Mientras George despegaba e iniciaba su peregrinaje en el 65, en el presente estábamos llegando, y la grúa dio unas sacudidas cuando él fue reduciendo la marcha para detenerse ante la señal de stop de Monte Rio.
—Monte Rio —anuncié. Dado mi estado cuasicomatoso, como resultado de una combinación de la maldita gripe, muchos miligramos de codeína, el terror y la parálisis inducida por la velocidad y el soniquete hipnótico de la voz de George, me sentía impresionado por mi perspicacia y mi capacidad para articular las palabras. «Monte Rio», repetí, embelesado por su certidumbre existencial.
—Sí, eso es —confirmó George—. A cinco millas de Guerneville ahora mismo, llegamos en un santiamén después de un trecho cuesta abajo, y mañana el mundo será totalmente distinto —dobló a la izquierda por la 12 y fue cambiando las marchas—. ¿Qué tal te encuentras? ¿Vas tirando? ¿Te sangran los oídos?
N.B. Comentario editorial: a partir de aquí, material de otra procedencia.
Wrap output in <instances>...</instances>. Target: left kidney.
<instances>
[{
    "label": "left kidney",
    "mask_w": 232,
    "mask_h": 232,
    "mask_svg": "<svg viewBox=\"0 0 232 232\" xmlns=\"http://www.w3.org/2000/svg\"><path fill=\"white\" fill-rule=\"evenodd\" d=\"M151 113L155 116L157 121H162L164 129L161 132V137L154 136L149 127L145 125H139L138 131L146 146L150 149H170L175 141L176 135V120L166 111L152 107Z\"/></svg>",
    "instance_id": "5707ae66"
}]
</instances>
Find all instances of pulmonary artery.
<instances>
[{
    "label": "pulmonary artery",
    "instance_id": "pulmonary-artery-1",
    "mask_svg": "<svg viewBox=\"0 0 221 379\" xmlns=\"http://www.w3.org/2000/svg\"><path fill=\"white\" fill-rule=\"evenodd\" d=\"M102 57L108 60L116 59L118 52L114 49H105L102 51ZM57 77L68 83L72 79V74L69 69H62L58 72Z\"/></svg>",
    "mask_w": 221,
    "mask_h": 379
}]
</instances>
Lo pensé muy bien, pero no encontraba las palabras. Había gastado toda mi munición con «Monte Rio».
—¿Mejor? —preguntó George—. ¿Igual? ¿Peor?
Asentí.
—¿Todo a la vez?
Asentí de nuevo.
Él asintió también. No sabía si me comprendía y aceptaba mi incapacidad de reunir y pronunciar las palabras o simplemente confirmaba algún juicio interno propio, ignoraba sobre qué asunto y además no me importaba. Me hundí en esa lujosa indiferencia como un vaquero de las llanuras sumergiéndose en su primer baño después de cinco semanas de calor inmisericorde y sudor de caballo y marcha incesante. Las palabras «Valle del Río Rojo» flotaban entre los restos de mi cerebro. «Corre a decirme adieu…» ¿Adieu? ¿Qué mierda es esa de adieu? Se supone que los vaqueros no van por ahí hablando francés.
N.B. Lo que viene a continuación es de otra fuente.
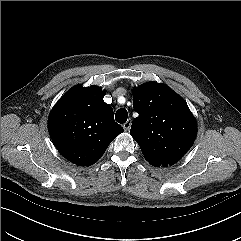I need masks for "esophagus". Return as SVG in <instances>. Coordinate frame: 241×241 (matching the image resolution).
<instances>
[{
	"mask_svg": "<svg viewBox=\"0 0 241 241\" xmlns=\"http://www.w3.org/2000/svg\"><path fill=\"white\" fill-rule=\"evenodd\" d=\"M131 124H132L131 119H128V120L123 124V128L127 131V130L130 129Z\"/></svg>",
	"mask_w": 241,
	"mask_h": 241,
	"instance_id": "obj_1",
	"label": "esophagus"
}]
</instances>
George me estaba dirigiendo una mirada de simple apreciación, amistosa, pero sincera.
—Quizá deberíamos parar un momento en la Clínica de Salud Redwood para que te examinen rápidamente. Creo que estás bien, pero las opiniones no son diplomas.
—¡Cama! —sollocé entonces, asombrado de haber podido hablar. Era la voz de mi sistema nervioso involuntario, que arrebataba el control a la consciencia de vaquero que decía adieu al hogar de los búfalos errabundos. Una cama. Una cama. Una exigencia física, una necesidad pura y dura, sin mancillar por evaluaciones posteriores ni cuidadosas consideraciones ni juicios reflexivos. Descansar, dormir, retirarme. El último rodeo.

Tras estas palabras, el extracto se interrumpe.